La Iglesia católica cuidó con mimo las misiones. Sin embargo, no es a ella, sino a las Comunidades protestantes, a quienes cabe el honor de haber recibido primero la gracia ecuménica del Espíritu Santo en el siglo XX. Roma por esos años, los de Mortalium animos de Pío XI -papa de las misiones, del Russicum, de Propaganda Fide-, nada quería saber de Iglesias hermanas ni comunidades eclesiales compañeras de viaje. Las misiones habían de pasar por ella, ser suyas, convertidas a su credo, pues sólo ella era la Iglesia de Jesucristo. La fotografía que aporto, da fe del momento en que bendice la primera piedra del Colegio Urbaniano de Propaganda Fide.



Aún estaban por llegar los tiempos del subsistit in (LG 8), del reconocimiento, en las otras Iglesias (protestantes, ortodoxas, anglicanas), de medios de salvación y, en consecuencia, de la práctica de una fraternidad compartida. Los años entre Edimburgo 1910 y el Vaticano II, en resumen, son, por parte de la Santa Sede, de recelo y escepticismo ante los nuevos aires ecuménicos.
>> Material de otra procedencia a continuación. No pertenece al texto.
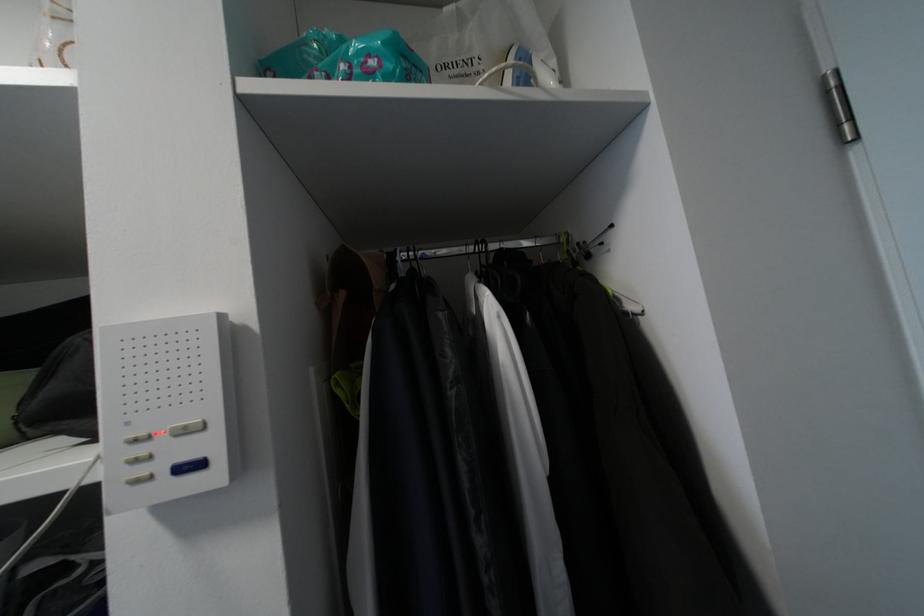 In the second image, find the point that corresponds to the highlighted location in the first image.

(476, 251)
Lo cual no va en menoscabo de poder admitir, ya entonces, un gradual progreso, si bien insuficiente, hacia el ecumenismo del concilio Vaticano II: todavía tendrían que soportar trabajos, sudor y lágrimas grandes teólogos y ecumenistas insignes de la Iglesia católica, precisamente por vivir, ya entonces, con aire profético esta santa gracia de la unidad de los cristianos.